Stored data entries
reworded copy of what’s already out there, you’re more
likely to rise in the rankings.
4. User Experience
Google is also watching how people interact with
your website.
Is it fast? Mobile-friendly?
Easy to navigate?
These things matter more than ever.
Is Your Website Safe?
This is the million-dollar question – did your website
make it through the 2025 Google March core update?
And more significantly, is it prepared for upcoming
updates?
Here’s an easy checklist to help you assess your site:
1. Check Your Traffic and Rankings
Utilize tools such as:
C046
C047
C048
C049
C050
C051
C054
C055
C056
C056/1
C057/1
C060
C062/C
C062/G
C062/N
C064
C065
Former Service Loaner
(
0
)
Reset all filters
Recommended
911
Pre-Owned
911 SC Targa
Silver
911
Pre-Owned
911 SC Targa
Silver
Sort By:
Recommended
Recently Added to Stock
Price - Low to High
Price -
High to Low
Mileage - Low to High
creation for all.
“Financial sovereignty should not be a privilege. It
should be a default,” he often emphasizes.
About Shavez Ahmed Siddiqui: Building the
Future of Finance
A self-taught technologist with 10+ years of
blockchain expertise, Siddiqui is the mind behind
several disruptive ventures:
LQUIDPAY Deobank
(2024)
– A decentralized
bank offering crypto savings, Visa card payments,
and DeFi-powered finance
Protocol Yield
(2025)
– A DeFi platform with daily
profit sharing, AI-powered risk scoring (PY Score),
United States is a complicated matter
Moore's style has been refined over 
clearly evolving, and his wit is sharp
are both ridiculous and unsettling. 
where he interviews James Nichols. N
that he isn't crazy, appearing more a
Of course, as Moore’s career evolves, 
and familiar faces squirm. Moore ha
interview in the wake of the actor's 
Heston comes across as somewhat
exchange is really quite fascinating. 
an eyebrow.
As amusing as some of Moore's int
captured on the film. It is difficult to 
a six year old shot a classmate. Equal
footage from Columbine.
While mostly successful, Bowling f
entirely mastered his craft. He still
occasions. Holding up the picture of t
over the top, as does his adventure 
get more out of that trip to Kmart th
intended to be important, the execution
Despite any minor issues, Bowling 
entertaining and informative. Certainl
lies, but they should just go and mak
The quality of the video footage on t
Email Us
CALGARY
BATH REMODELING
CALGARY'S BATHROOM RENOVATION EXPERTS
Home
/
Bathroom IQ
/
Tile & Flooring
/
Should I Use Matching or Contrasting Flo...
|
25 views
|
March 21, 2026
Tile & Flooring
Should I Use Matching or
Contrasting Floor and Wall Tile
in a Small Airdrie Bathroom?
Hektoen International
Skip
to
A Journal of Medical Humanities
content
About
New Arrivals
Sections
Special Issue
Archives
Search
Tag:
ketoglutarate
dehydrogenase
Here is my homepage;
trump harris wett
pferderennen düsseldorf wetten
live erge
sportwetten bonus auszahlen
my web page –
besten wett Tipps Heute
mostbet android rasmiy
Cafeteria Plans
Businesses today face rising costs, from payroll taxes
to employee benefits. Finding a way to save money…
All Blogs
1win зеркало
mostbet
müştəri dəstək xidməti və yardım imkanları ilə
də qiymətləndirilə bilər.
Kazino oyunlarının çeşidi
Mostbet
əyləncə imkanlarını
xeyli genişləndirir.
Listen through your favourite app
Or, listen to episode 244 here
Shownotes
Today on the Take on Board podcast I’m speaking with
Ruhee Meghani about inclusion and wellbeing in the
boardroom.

Exercise description: Repeat each entry above exactly as shown.

Task answer:
reworded copy of what’s already out there, you’re more
likely to rise in the rankings.
4. User Experience
Google is also watching how people interact with
your website.
Is it fast? Mobile-friendly?
Easy to navigate?
These things matter more than ever.
Is Your Website Safe?
This is the million-dollar question – did your website
make it through the 2025 Google March core update?
And more significantly, is it prepared for upcoming
updates?
Here’s an easy checklist to help you assess your site:
1. Check Your Traffic and Rankings
Utilize tools such as:
C046
C047
C048
C049
C050
C051
C054
C055
C056
C056/1
C057/1
C060
C062/C
C062/G
C062/N
C064
C065
Former Service Loaner
(
0
)
Reset all filters
Recommended
911
Pre-Owned
911 SC Targa
Silver
911
Pre-Owned
911 SC Targa
Silver
Sort By:
Recommended
Recently Added to Stock
Price - Low to High
Price -
High to Low
Mileage - Low to High
creation for all.
“Financial sovereignty should not be a privilege. It
should be a default,” he often emphasizes.
About Shavez Ahmed Siddiqui: Building the
Future of Finance
A self-taught technologist with 10+ years of
blockchain expertise, Siddiqui is the mind behind
several disruptive ventures:
LQUIDPAY Deobank
(2024)
– A decentralized
bank offering crypto savings, Visa card payments,
and DeFi-powered finance
Protocol Yield
(2025)
– A DeFi platform with daily
profit sharing, AI-powered risk scoring (PY Score),
United States is a complicated matter
Moore's style has been refined over 
clearly evolving, and his wit is sharp
are both ridiculous and unsettling. 
where he interviews James Nichols. N
that he isn't crazy, appearing more a
Of course, as Moore’s career evolves, 
and familiar faces squirm. Moore ha
interview in the wake of the actor's 
Heston comes across as somewhat
exchange is really quite fascinating. 
an eyebrow.
As amusing as some of Moore's int
captured on the film. It is difficult to 
a six year old shot a classmate. Equal
footage from Columbine.
While mostly successful, Bowling f
entirely mastered his craft. He still
occasions. Holding up the picture of t
over the top, as does his adventure 
get more out of that trip to Kmart th
intended to be important, the execution
Despite any minor issues, Bowling 
entertaining and informative. Certainl
lies, but they should just go and mak
The quality of the video footage on t
Email Us
CALGARY
BATH REMODELING
CALGARY'S BATHROOM RENOVATION EXPERTS
Home
/
Bathroom IQ
/
Tile & Flooring
/
Should I Use Matching or Contrasting Flo...
|
25 views
|
March 21, 2026
Tile & Flooring
Should I Use Matching or
Contrasting Floor and Wall Tile
in a Small Airdrie Bathroom?
Hektoen International
Skip
to
A Journal of Medical Humanities
content
About
New Arrivals
Sections
Special Issue
Archives
Search
Tag:
ketoglutarate
dehydrogenase
Here is my homepage;
trump harris wett
pferderennen düsseldorf wetten
live erge
sportwetten bonus auszahlen
my web page –
besten wett Tipps Heute
mostbet android rasmiy
Cafeteria Plans
Businesses today face rising costs, from payroll taxes
to employee benefits. Finding a way to save money…
All Blogs
1win зеркало
mostbet
müştəri dəstək xidməti və yardım imkanları ilə
də qiymətləndirilə bilər.
Kazino oyunlarının çeşidi
Mostbet
əyləncə imkanlarını
xeyli genişləndirir.
Listen through your favourite app
Or, listen to episode 244 here
Shownotes
Today on the Take on Board podcast I’m speaking with
Ruhee Meghani about inclusion and wellbeing in the
boardroom.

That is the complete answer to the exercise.